Les colombes de la paix volettent sur Paris, barons, bourgeois et ouvriers, unis dans un grand élan, chantent et dansent en chœur , amicalement enlacés dans les rues . Les richesses seront équitablement réparties entre tous les citoyens, chaque enfant aura un avenir serein et sera assuré d’être aidé par tous pour le plus grand bien de tous. Le roi ne sera plus le maître, mais l’ami de chacun, il n’y aura plus de sujets, mais des hommes et des femmes responsables qui assumeront, ensemble, l’harmonie, la justice et la paix dans tout le pays.
Et je voyais les grandes idées s’envoler de Paris, et parcourir le Monde en semant partout la paix la liberté, l’égalité et la fraternité. Tous les peuples de la Terre se rencontraient et toutes leurs couleurs se mêlaient pour donner au monde un étendard unique, celui de l’Humanité
Et je traversais les années et les siècles, joyeusement escorté par les odes et symphonies des musiciens chantant la paix, quand, brusquement, je fus arraché à mon rêve par des bruits de charrettes roulant sur les pavés, l’horrible chuintement de la sinistre guillotine, des sifflements de bombes jetées par des bombardiers en piqué sur les foules terrorisées, des gémissements de prisonniers torturés, et par des pleurs de mères et d’enfants.

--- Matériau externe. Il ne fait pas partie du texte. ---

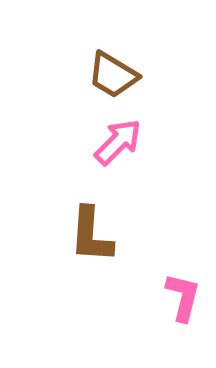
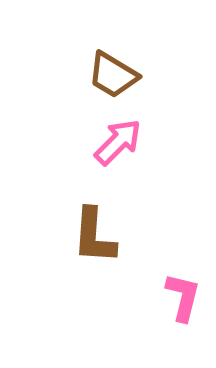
brown L-shape: moved 3 px right, 1 px down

Pendant quelques instants, je fus incapable de penser, les images de ce rêve se mêlant dans mes yeux effarés, puis, petit à petit, insensiblement, comme en cachette, l’espoir m’est revenu, et j’ai réalisé qu’il n’était pas possible que tant de sacrifices, tant de travail, tant de douleur soient inutiles, et qu’il faudrait bien qu’un jour l’idéal de ceux de la Bastille devienne réalité.
Ces rêves me hantent, et, si ma confiance en l’Homme reste inébranlable, je sais aussi qu’il ne faut pas laisser les ferments de la haine proliférer.